Процесс формирования писателей старшего поколения, мне кажется, проходил в более благоприятные для творчества времена. Или на вас культ личности тоже воздействовал в полной мере?
– Вы правы, мы с Симоновым принадлежим к разным литературным поколениям. Но, откровенно говоря, мне, уже очень пожилому человеку, жалко, что журнал «Знамя» напечатал эти воспоминания. Я познакомился с Симоновым в Ялте, в конце 30 – х годов. Это было личное знакомство, которому предшествовало, так сказать, литературное, внушившее мне симпатию и благодарность к нему. Но, знаете, я был поражен, услышав в ответ на мой вопрос, над чем он сейчас работает, что, вот, мол, намерен пойти к председателю Комитета по делам искусств М.Б. Храпченко и предложить ему три темы пьес. Мы, писатели 20 – х годов работали ни с кем не советуясь, что и как писать, и были в этом отношении верными учениками XIX века. Сам факт, что можно предлагать темы для заказа был для меня странным.
Я верил в искренность Симонова, видя его залитое слезами лицо на траурном собрании в Театре киноактера (умер Сталин – И.Т.), от горя он не мог говорить… Но я не могу примириться с тем, что его воспоминания подорвали в моем представлении образ отважного офицера, мужественного человека, каким все его знали. И когда я читаю, что по заказу Сталина он пишет пьесу и советуется с ним, как лучше ее написать, советуется с человеком, сказавшим о посредственной сказке Горького «Девушка и Смерть»: «Эта штука сильнее чем «Фауст» Гете», я думаю: вот оно, ощущение рабства, потеря своего лица. Да, это уже не человек, который творит свою волю в литературе. Думаю, излишне было так широко об этом оповещать.
– Ощущали ли Вы на себе всю тяжесть культа личности?
– Я – такой же, как все. Я все ощущал. Но ни разу, хотя написал много, ни разу не упомянул Сталина ни в прозе, ни в статьях, никогда и нигде. Ну, конечно, разве можно было не знать, не видеть всей лжи, всех предательств? Мое поколение это и видело, и понимало. Границы свободы были в то время чрезвычайно узки и для того, чтобы как – то их раздвинуть, приходилось уходить в другие области. Думаете, почему я так много писал о науке? В науке нельзя лгать, человек, который лжет в науке, тем самым выставляет свою ложь на сцену мирового мнения.
Да, мое окружение не способно было писать пьесы по заказу.
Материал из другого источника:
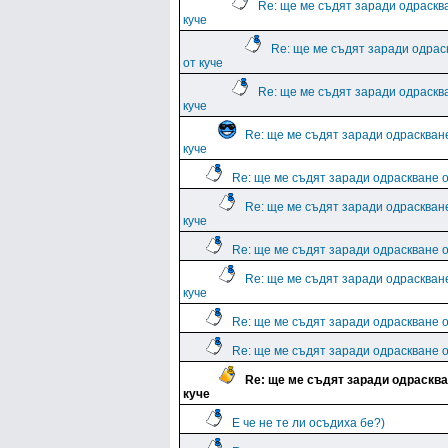
Re: ще ме съдят заради одраскв
куче
Re: ще ме съдят заради одрас
от куче
Re: ще ме съдят заради одраскв
куче
Re: ще ме съдят заради одраскван
куче
Re: ще ме съдят заради одраскване о
Re: ще ме съдят заради одраскван
куче
Re: ще ме съдят заради одраскване о
Re: ще ме съдят заради одраскван
куче
Re: ще ме съдят заради одраскване о
Re: ще ме съдят заради одраскване о
Re: ще ме съдят заради одрасква
куче
E че не те ли осъдиха бе?)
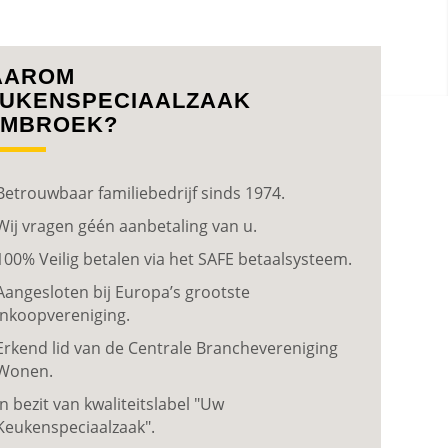
AAROM
UKENSPECIAALZAAK
MBROEK?
Betrouwbaar familiebedrijf sinds 1974.
Wij vragen géén aanbetaling van u.
100% Veilig betalen via het SAFE betaalsysteem.
Aangesloten bij Europa’s grootste
inkoopvereniging.
Erkend lid van de Centrale Branchevereniging
Wonen.
In bezit van kwaliteitslabel "Uw
Keukenspeciaalzaak".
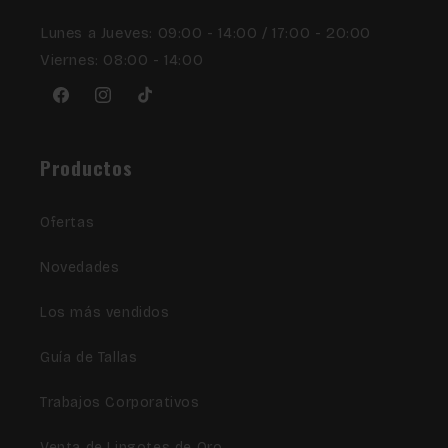
Lunes a Jueves: 09:00 - 14:00 / 17:00 - 20:00
Viernes: 08:00 - 14:00
Facebook
Instagram
TikTok
Productos
Ofertas
Novedades
Los más vendidos
Guía de Tallas
Trabajos Corporativos
Venta de Lingotes de Oro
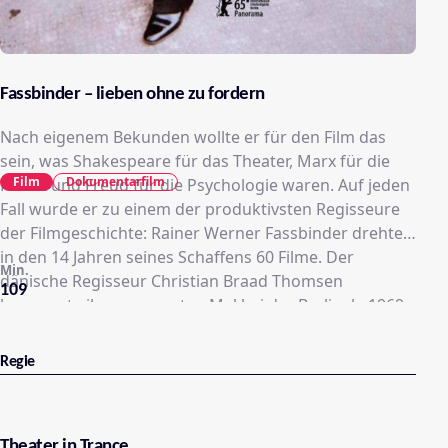
Fassbinder – lieben ohne zu fordern
Nach eigenem Bekunden wollte er für den Film das
sein, was Shakespeare für das Theater, Marx für die
Film
Dokumentarfilm
Politik und Freud für die Psychologie waren. Auf jeden
Fall wurde er zu einem der produktivsten Regisseure
der Filmgeschichte: Rainer Werner Fassbinder drehte
in den 14 Jahren seines Schaffens 60 Filme. Der
Min.
dänische Regisseur Christian Braad Thomsen
109
begegnete ihm zum ersten Mal bei der Berlinale 1969.
Da war Fassbinder gerade für „Liebe ist kälter als der
Tod“ vom Publikum niedergebuht worden. Thomsen
Regie
traf ihn wieder und wieder, wurde zu einem Vertrauten
– und zeichnete mit seiner Kamera Gespräche auf, die
anschließend nicht öffentlich gemacht wurden – bis
Theater in Trance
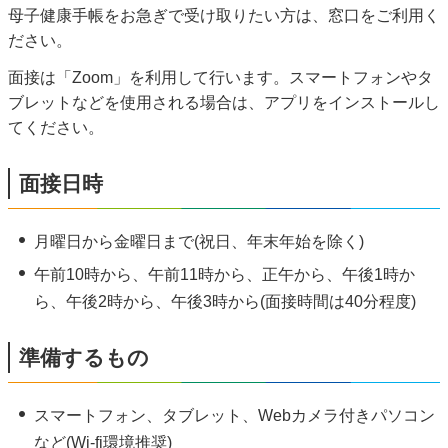
母子健康手帳をお急ぎで受け取りたい方は、窓口をご利用く
ださい。
面接は「Zoom」を利用して行います。スマートフォンやタ
ブレットなどを使用される場合は、アプリをインストールし
てください。
面接日時
月曜日から金曜日まで(祝日、年末年始を除く)
午前10時から、午前11時から、正午から、午後1時か
ら、午後2時から、午後3時から(面接時間は40分程度)
準備するもの
スマートフォン、タブレット、Webカメラ付きパソコン
など(Wi-fi環境推奨)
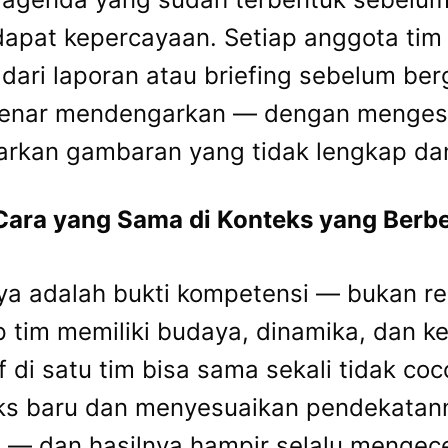
dapat kepercayaan. Setiap anggota tim 
 dari laporan atau briefing sebelum be
benar mendengarkan — dengan menges
kan gambaran yang tidak lengkap dan s
ra yang Sama di Konteks yang Berb
a adalah bukti kompetensi — bukan res
ap tim memiliki budaya, dinamika, dan 
di satu tim bisa sama sekali tidak coco
ks baru dan menyesuaikan pendekatan
 — dan hasilnya hampir selalu menge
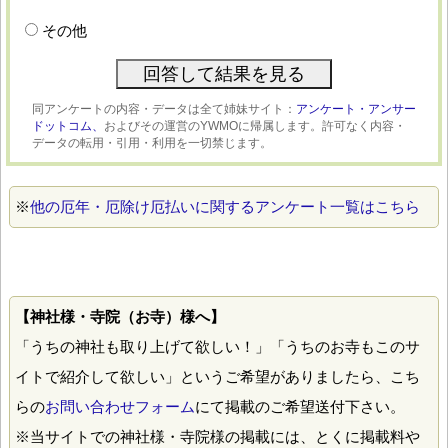
その他
同アンケートの内容・データは全て姉妹サイト：
アンケート・アンサー
ドットコム、
およびその運営のYWMOに帰属します。許可なく内容・
データの転用・引用・利用を一切禁じます。
※
他の厄年・厄除け厄払いに関するアンケート一覧はこちら
【神社様・寺院（お寺）様へ】
「うちの神社も取り上げて欲しい！」「うちのお寺もこのサ
イトで紹介して欲しい」というご希望がありましたら、こち
らの
お問い合わせフォーム
にて掲載のご希望送付下さい。
※当サイトでの神社様・寺院様の掲載には、とくに掲載料や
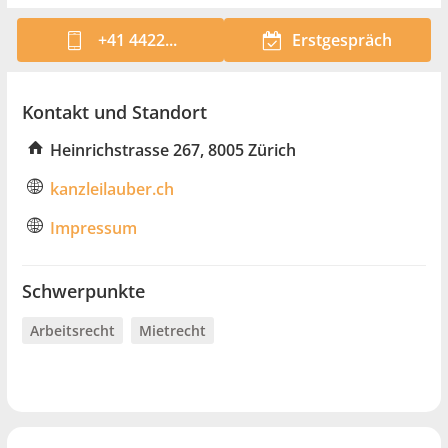
+41 4422...
Erstgespräch
Kontakt und Standort
Heinrichstrasse 267, 8005 Zürich
kanzleilauber.ch
Impressum
Schwerpunkte
Arbeitsrecht
Mietrecht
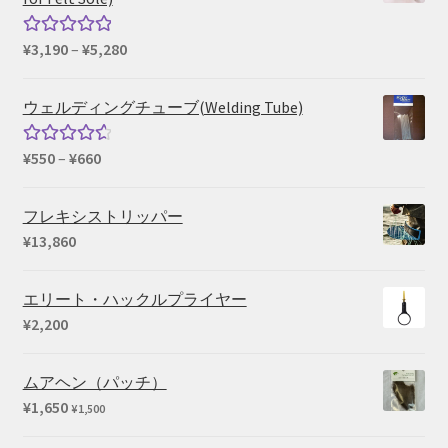
価
¥
3,190
–
¥
5,280
5段階中
格
5.00
の評価
帯:
ウェルディングチューブ(Welding Tube)
¥3,190
–
価
¥
550
–
¥
660
5段階中
¥5,280
格
4.67
の評
帯:
価
フレキシストリッパー
¥550
¥
13,860
–
¥660
エリート・ハックルプライヤー
¥
2,200
ムアヘン（パッチ）
¥
1,650
¥
1,500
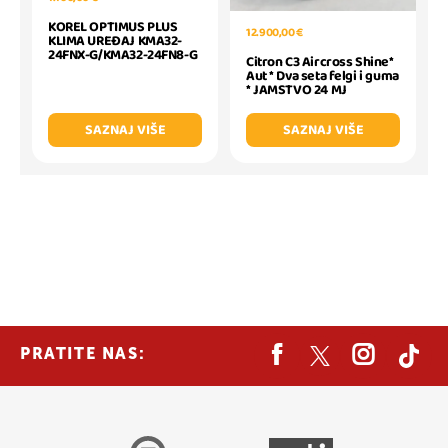
KOREL OPTIMUS PLUS
12.900,00 €
KLIMA UREĐAJ KMA32-
24FNX-G/KMA32-24FN8-G
Citron C3 Aircross Shine*
Aut * Dva seta felgi i guma
* JAMSTVO 24 MJ
SAZNAJ VIŠE
SAZNAJ VIŠE
PRATITE NAS:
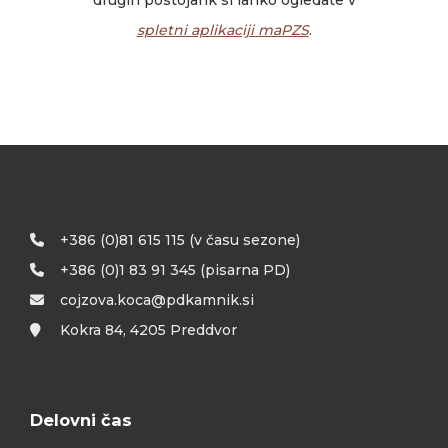
drugih postojank si lahko ogledate v
spletni aplikaciji maPZS
.
+386 (0)81 615 115 (v času sezone)
+386 (0)1 83 91 345 (pisarna PD)
cojzova.koca@pdkamnik.si
Kokra 84, 4205 Preddvor
Delovni čas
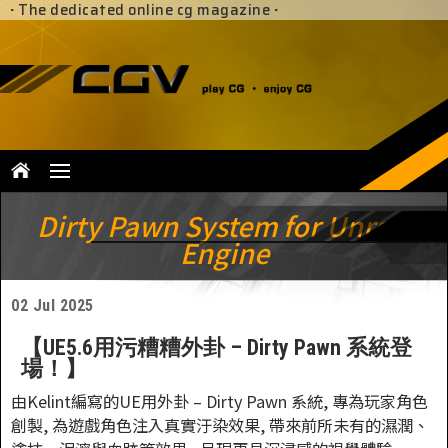
·
The dedicated online cg magazine
·
Dirty Pawn System for Unreal
Engine
02 Jul 2025
【UE5.6用污糟糟外卦 – Dirty Pawn 系統登
場！】
由Kelint編寫的UE用外卦 – Dirty Pawn 系統, 專為玩家角色
創製, 為遊戲角色注入真實汙染效果, 帶來前所未有的濕潤、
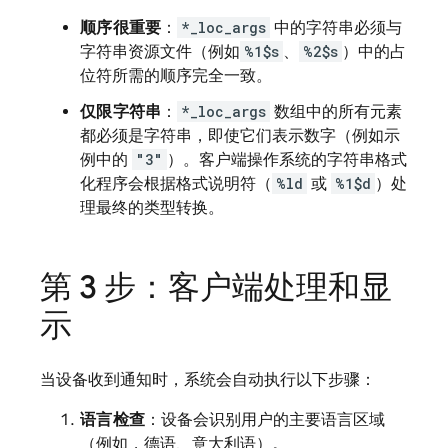
顺序很重要
：
*_loc_args
中的字符串必须与
字符串资源文件（例如
%1$s
、
%2$s
）中的占
位符所需的顺序完全一致。
仅限字符串
：
*_loc_args
数组中的所有元素
都必须是字符串，即使它们表示数字（例如示
例中的
"3"
）。客户端操作系统的字符串格式
化程序会根据格式说明符（
%ld
或
%1$d
）处
理最终的类型转换。
第 3 步：客户端处理和显
示
当设备收到通知时，系统会自动执行以下步骤：
语言检查
：设备会识别用户的主要语言区域
（例如，德语、意大利语）。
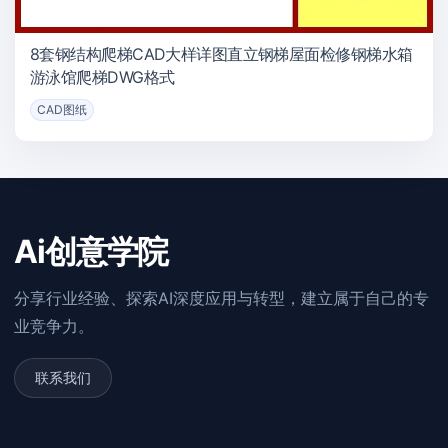
8套钢结构爬梯CAD大样详图直立钢梯屋面检修钢梯水箱
游泳馆爬梯DWG格式
CAD图纸
Ai创意学院
分享行业经验、探索AI深度应用与转型，建立属于自己的专
业竞争力。
联系我们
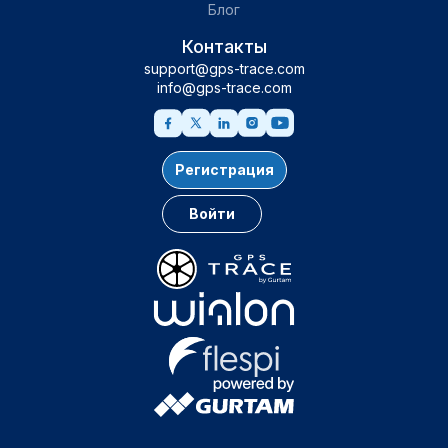
Блог
Контакты
support@gps-trace.com
info@gps-trace.com
Регистрация
Войти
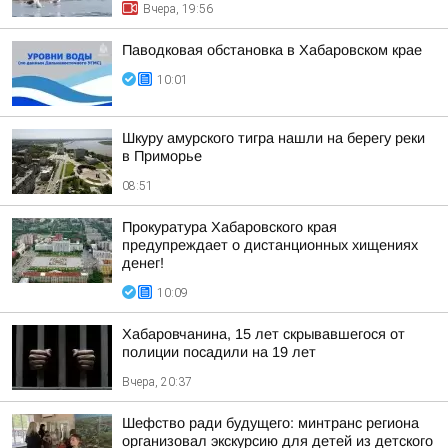
Вчера, 19:56
Паводковая обстановка в Хабаровском крае
10:01
Шкуру амурского тигра нашли на берегу реки
в Приморье
08:51
Прокуратура Хабаровского края
предупреждает о дистанционных хищениях
денег!
10:09
Хабаровчанина, 15 лет скрывавшегося от
полиции посадили на 19 лет
Вчера, 20:37
Шефство ради будущего: минтранс региона
организовал экскурсию для детей из детского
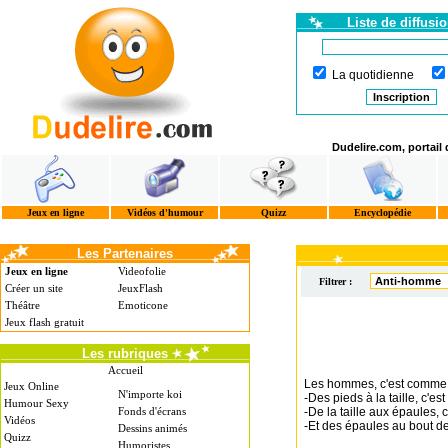
Liste de diffusi
La quotidienne
Dudelire.com, portail
Jeux en ligne
Vidéos d'humour
Quizz
Encyclopédie
Les Partenaires
Jeux en ligne
Videofolie
Filtrer :
Créer un site
JeuxFlash
Théâtre
Emoticone
Jeux flash gratuit
Les rubriques
Accueil
Les hommes, c'est comme 
Jeux Online
N'importe koi
-Des pieds à la taille, c'es
Humour Sexy
Fonds d'écrans
-De la taille aux épaules, c'
Vidéos
-Et des épaules au bout d
Dessins animés
Quizz
Humoristes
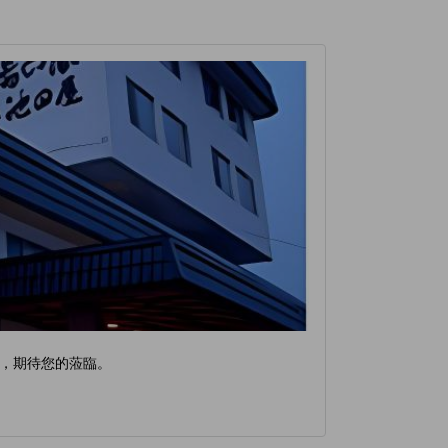
，期待您的蒞臨。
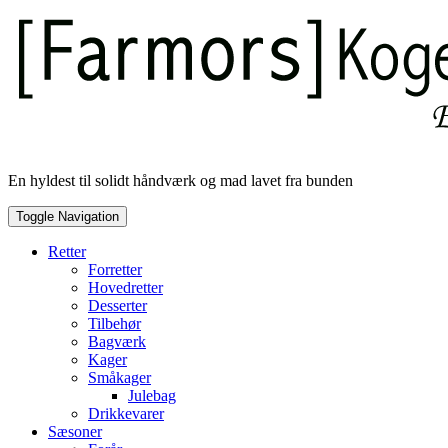
Skip
to
content
En hyldest til solidt håndværk og mad lavet fra bunden
Toggle Navigation
Retter
Forretter
Hovedretter
Desserter
Tilbehør
Bagværk
Kager
Småkager
Julebag
Drikkevarer
Sæsoner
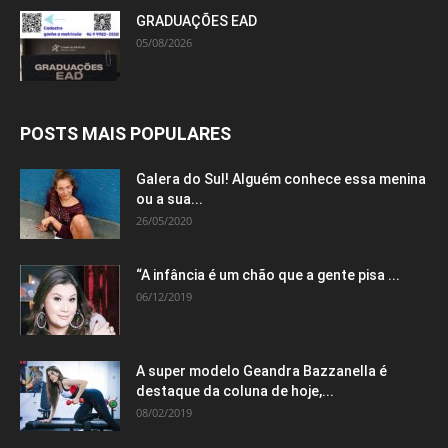
GRADUAÇÕES EAD
05/08/2026
POSTS MAIS POPULARES
Galera do Sul! Alguém conhece essa menina
ou a sua...
26/05/2020
“A infância é um chão que a gente pisa ...
06/12/2019
A super modelo Geandra Bazzanella é
destaque da coluna de hoje,...
08/02/2019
Но даже в том, страшном, зажатом положении, в котором мы находились, подлинная литература, несмотря на Павленко и множество ему подобных, никогда не перерождалась. Она – продолжалась. Продолжалась Ахматова, продолжался Пастернак, продолжался Евгений Шварц, с неслыханной смелостью написавший в 1943 году «Дракона»… Литературу убить нельзя. Правда, можно убить отдельных ее представителей, как был убит замечательный писатель Бабель…
– Читая вашу переписку с Горьким, Шкловским, Тыняновым, я подумала: а сегодня писатели друг другу такие письма пишут? Или в наш стремительный век эпистолярный жанр захирел?
– Конечно, пишут. Я сам веду большую переписку и с писателями, и с читателями, но публикую только то, что имеет общий интерес, касается проблем литературы.
За последние годы наша затея – экспериментальный выпуск издательством «Книжная палата» альманаха «Весть», который называется так же, как наша инициативная группа, – объединила В. Быкова, Б. Окуджаву, Ф. Искандера, Д. Самойлова, молодых писателей. Кстати, первый выпуск альманаха уже сверстан. Составлен он из произведений, написанных в наши дни и нигде еще не публиковавшихся. Есть там и моя статья о I съезде Союза писателей СССР, участником которого я был. В ней я привожу имена писателей – делегатов, расстрелянных в конце тридцатых годов (по неполным данным Краткой Литературной Энциклопедии примерно 85 человек).